New geothermal plants could cover up exposed lakebed, limiting air pollution, and create much-needed jobs. They would also generate revenue. Under the terms of its lease, Controlled Thermal must pay the Imperial Irrigation District $40,000 per year during exploration, $230,000 per year once construction begins and royalties between 3 and 4 percent on any electricity or minerals it sells.

Alger and Controlled Thermal aren't the only Salton Sea firms working on lithium. EnergySource, which owns the Featherstone plant, started testing its own lithium extraction process last year, leading to an infusion of cash from a Texas-based investment firm, Mills Capital Group. Mills increased its ownership stake in EnergySource and is funding further testing of the lithium technology.

EnergySource President Eric Spomer told The Desert Sun in October that he expected the tests to take about six months.

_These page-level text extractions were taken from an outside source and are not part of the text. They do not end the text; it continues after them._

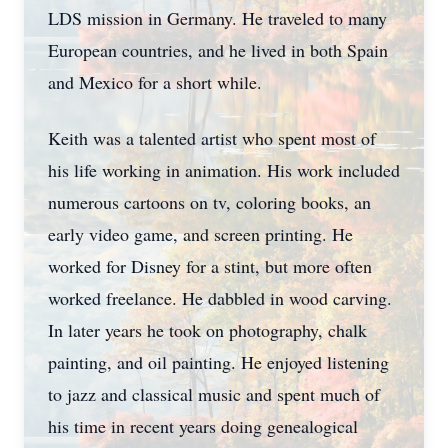
LDS mission in Germany. He traveled to many
European countries, and he lived in both Spain
and Mexico for a short while.
Keith was a talented artist who spent most of
his life working in animation. His work included
numerous cartoons on tv, coloring books, an
early video game, and screen printing. He
worked for Disney for a stint, but more often
worked freelance. He dabbled in wood carving.
In later years he took on photography, chalk
painting, and oil painting. He enjoyed listening
to jazz and classical music and spent much of
his time in recent years doing genealogical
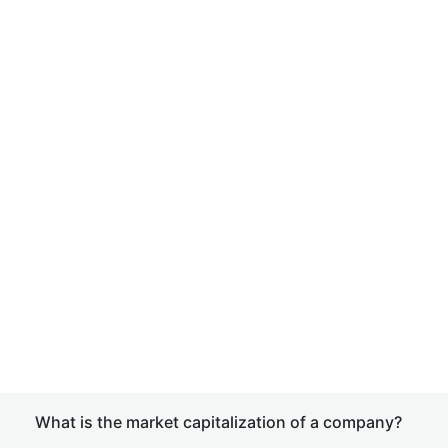
What is the market capitalization of a company?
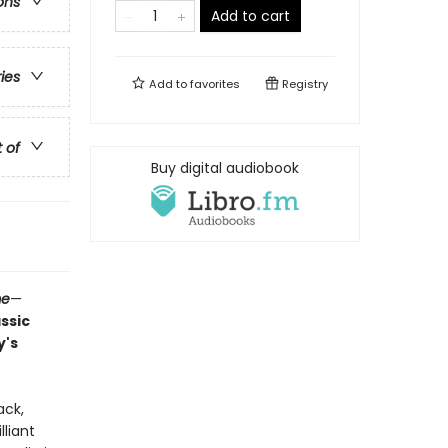
ons
Add to cart
ries
Add to
favorites
Registry
t of
Buy digital audiobook
me
—
assic
y's
ack,
liant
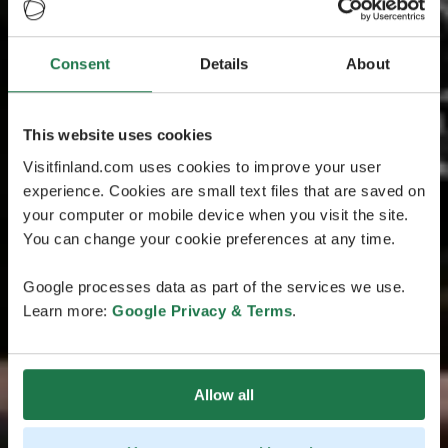
Consent
Details
About
This website uses cookies
Visitfinland.com uses cookies to improve your user
experience. Cookies are small text files that are saved on
your computer or mobile device when you visit the site.
You can change your cookie preferences at any time.
Google processes data as part of the services we use.
Learn more:
Google Privacy & Terms
.
Allow all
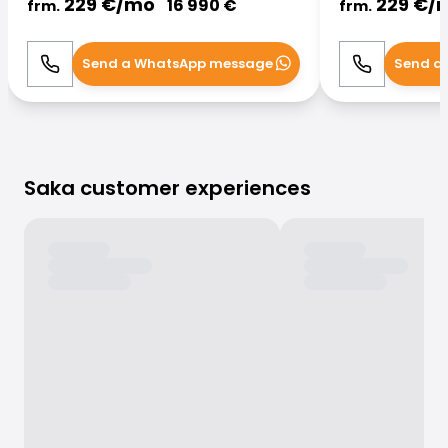
229
€/
mo
229
€/
16 990
€
frm.
frm.
Send a WhatsApp message
Send a
Call
WhatsApp
Call
Saka customer experiences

What differentiates his company's lithium extraction process from Simbol's, he said, is that it isn't totally new technology. EnergySource purchased several existing technologies, all of which have been proven elsewhere, and used its knowledge of the highly corrosive Salton Sea brine to tweak them so they work here, he said.

"Not one thing we’re doing individually is patentable by us or anybody else. It’s all stuff that’s off the shelf, but it’s uniquely applied to our brine," Spomer said last year. "Our whole goal is to be able to finance it. Being a science experiment is hard to finance."